9 January 2017 | Graeme Davies
2017 could look a lot like 2016 in the UK FM sector, writes Graeme Davies, but the weakened state of the pound could prompt overseas players to buy their way in.
As the dust settles on another challenging year for the FM sector, thoughts turn to what 2017 may bring. The past year saw the sector facing continued tight budgets in the public sector, tough competition in the private sector, the turbulence of the EU referendum vote, and the rise in the national living wage that will affect margins and profitability at many operators to the end of the decade and beyond.
Perennial strugglers like Serco and G4S finally showed signs of sustained recovery in 2016, but others such as Mitie and Capita replaced them in the doghouse with investors as challenging conditions in some sectors, particularly healthcare, coupled with acquisitive growth finally coming unstuck, prompted profit warnings as the year drew to a close.
But the whole sector faces significant struggles, as the start of Article 50 negotiations with the EU over the UK’s divorce looms large. The start of Brexit talks could cast a cloud over much of the economy as the private sector looks for more clarity on the shape of our relationship with the EU and government departments reassess spending plans. For FM firms in the property sector, and more specifically those serving property owners in London, budgets could come under pressure or spending decisions could be delayed. And across the UK, FM companies who employ a lot of overseas workers are also likely to be concerned about the outcome of negotiations and whether this will affect their workforces and, consequently, costs.
Although the initial worries about a post-referendum recession were unfounded, there is also much uncertainty about how the UK’s economy will fare through 2017 and into 2018. On the flip side, Theresa May’s government has promised to spend more on infrastructure, which could help prop up the economy.

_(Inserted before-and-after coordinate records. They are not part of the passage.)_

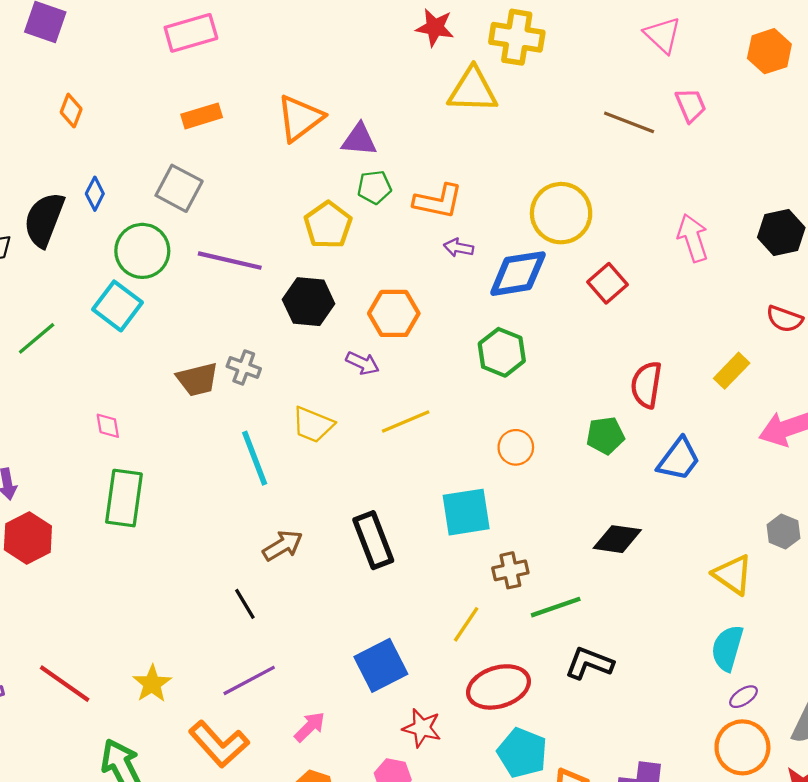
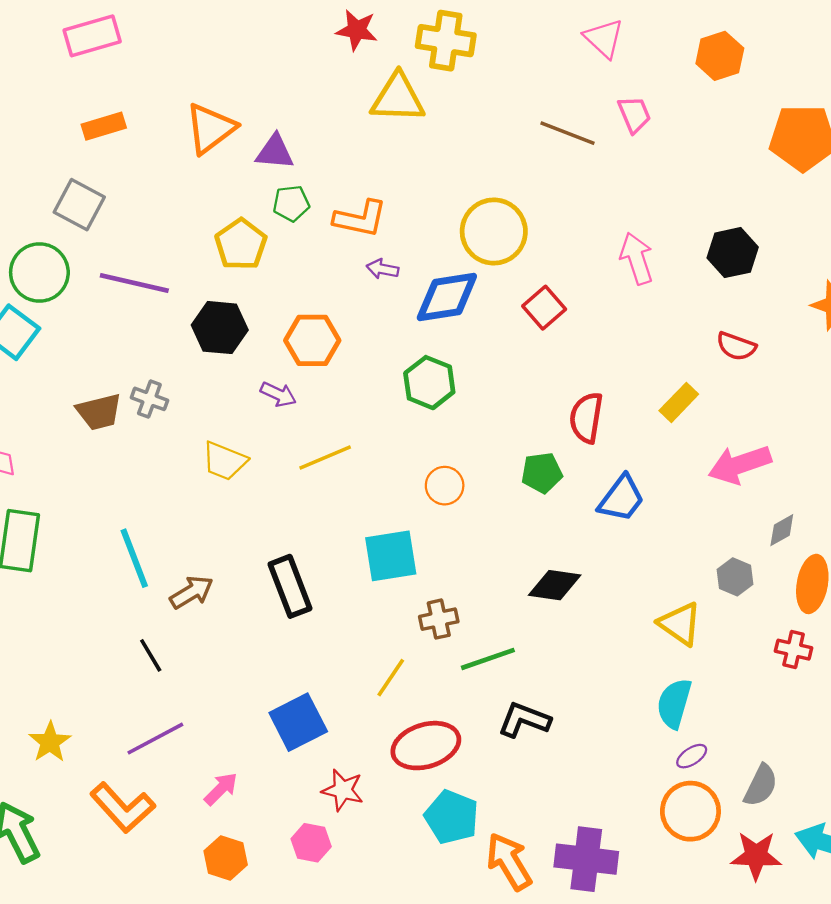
cyan line: (255, 458) -> (134, 558), moved

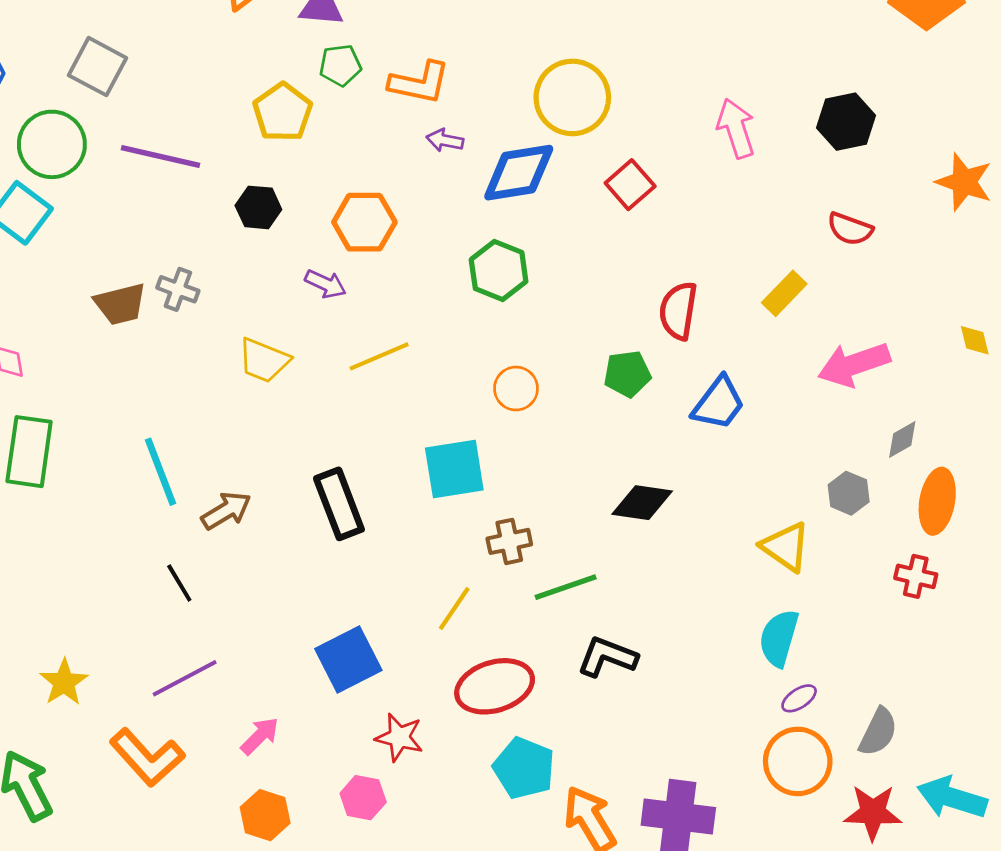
black hexagon: (220, 328) -> (258, 207), size x0.7

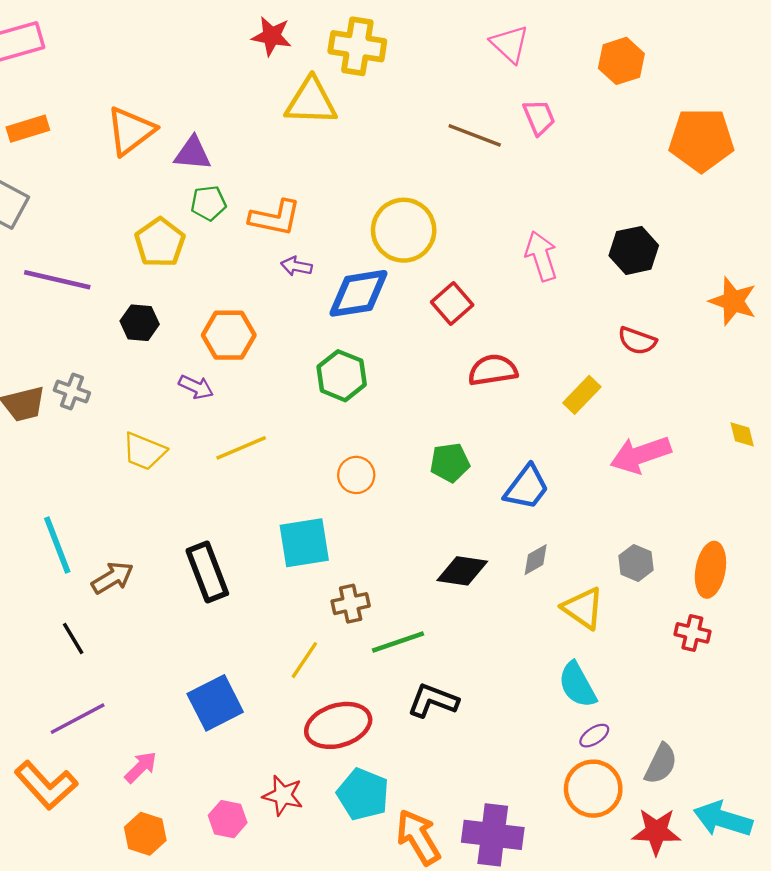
red semicircle: (678, 311) -> (493, 370), moved, turned 72
gray diamond: (902, 440) -> (536, 560), moved
cyan semicircle: (779, 638) -> (577, 685), turned -45
red star: (399, 737) -> (283, 795), moved

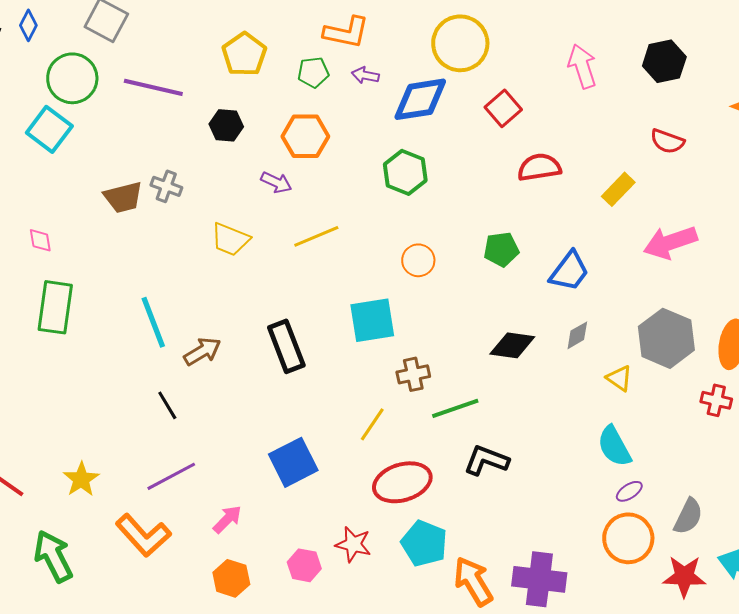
green pentagon: (208, 203) -> (313, 72), moved
gray hexagon: (636, 563) -> (666, 338), size x1.8
yellow triangle: (583, 608) -> (619, 378), size x0.7

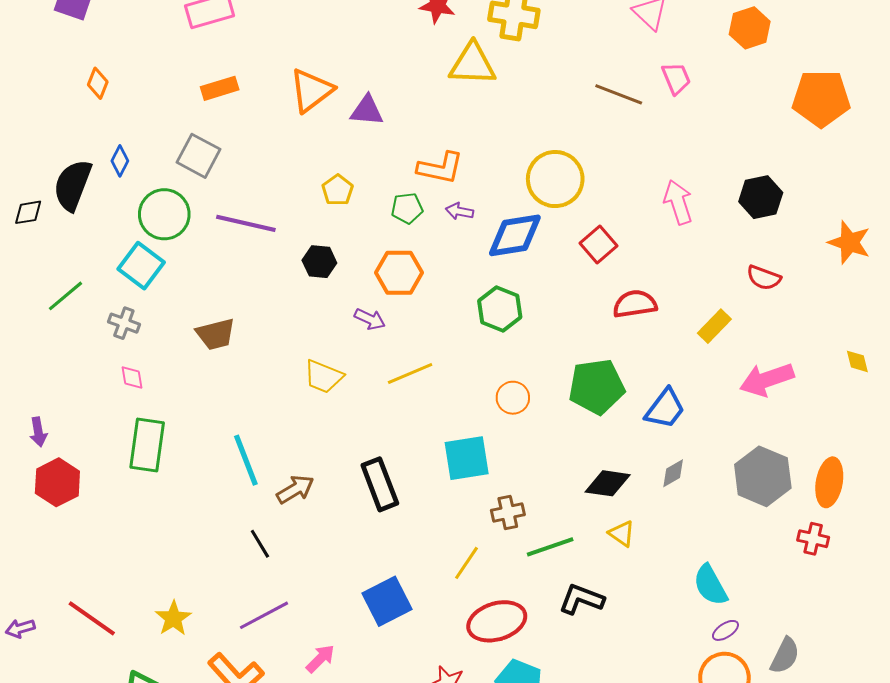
yellow pentagon: (244, 54) -> (338, 190), size x0.7
gray cross: (166, 186) -> (124, 323), moved
green pentagon: (501, 249) -> (597, 387), size x1.6
yellow triangle: (619, 378) -> (622, 534), moved

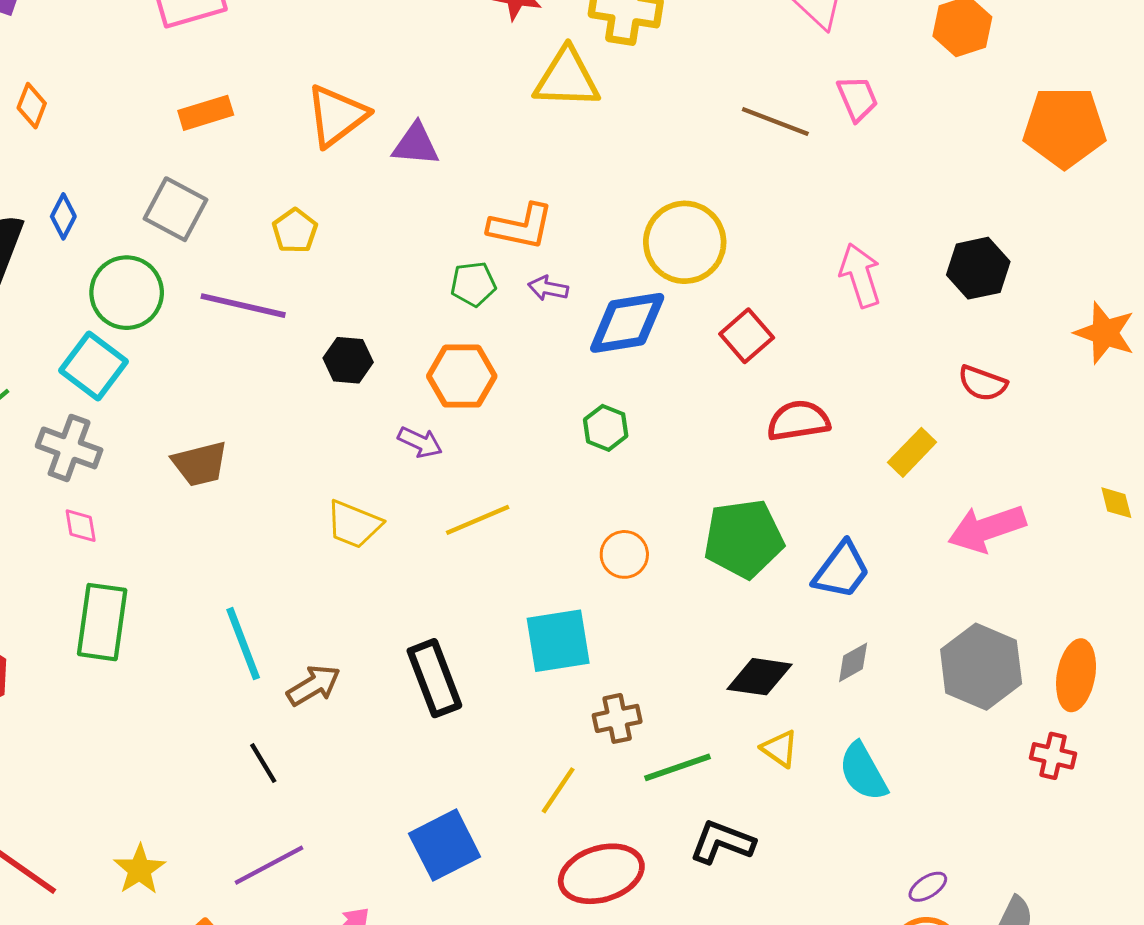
yellow pentagon: (338, 190) -> (295, 231), moved
green hexagon: (500, 309) -> (606, 428), size x0.7
gray cross: (124, 323) -> (69, 448), size x1.4
cyan semicircle: (710, 585) -> (863, 772), moved

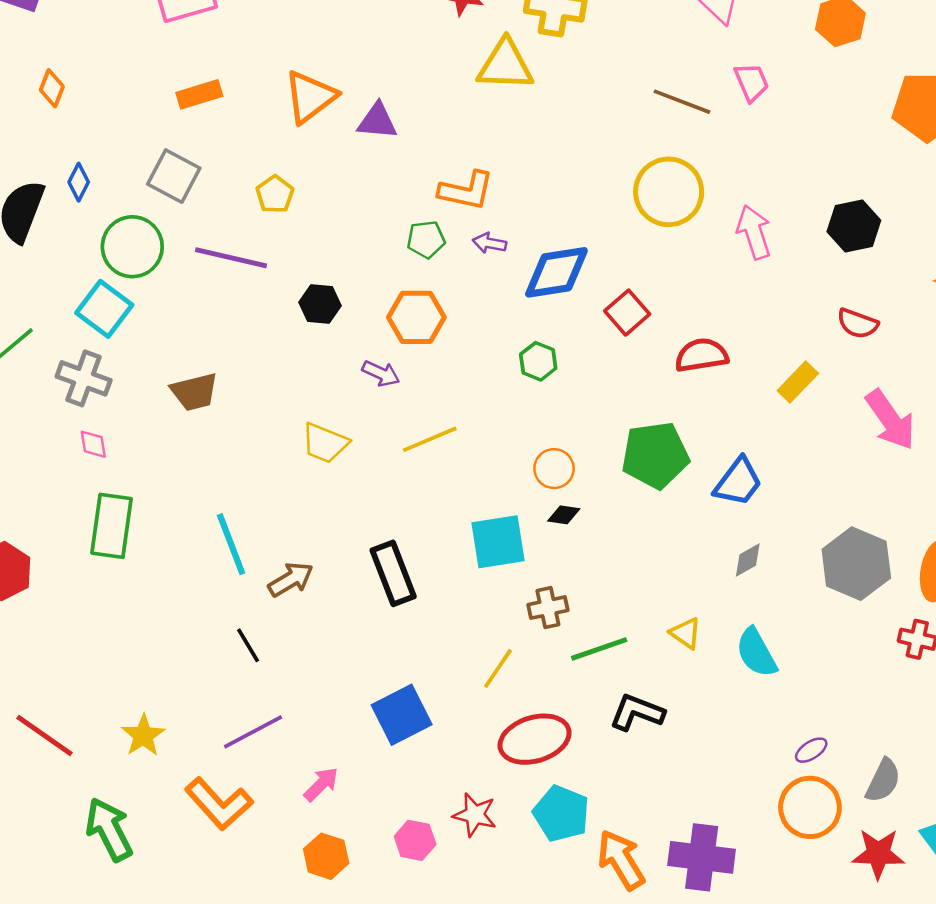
yellow circle: (685, 242) -> (669, 192), moved
red square: (747, 336) -> (627, 313), moved
pink arrow: (987, 529) -> (890, 420), moved, turned -106
black diamond: (760, 677) -> (564, 515), moved, size x0.6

And big-spending departments, such as the NHS, are likely to ramp up outsourcing, which could push more work the way of FM firms, as illustrated by Serco’s recent £600 million FM services deal with St Barts in London and Virgin Care’s £700 million deal to supply 200 NHS and social care services in Somerset.
So for the FM sector, 2017 could look a lot like 2016 – and it is also likely to see a continuation of the consolidation of recent years as companies seek scale and specialist skills while the weakened state of sterling could prompt overseas players to try to buy their way into the market too.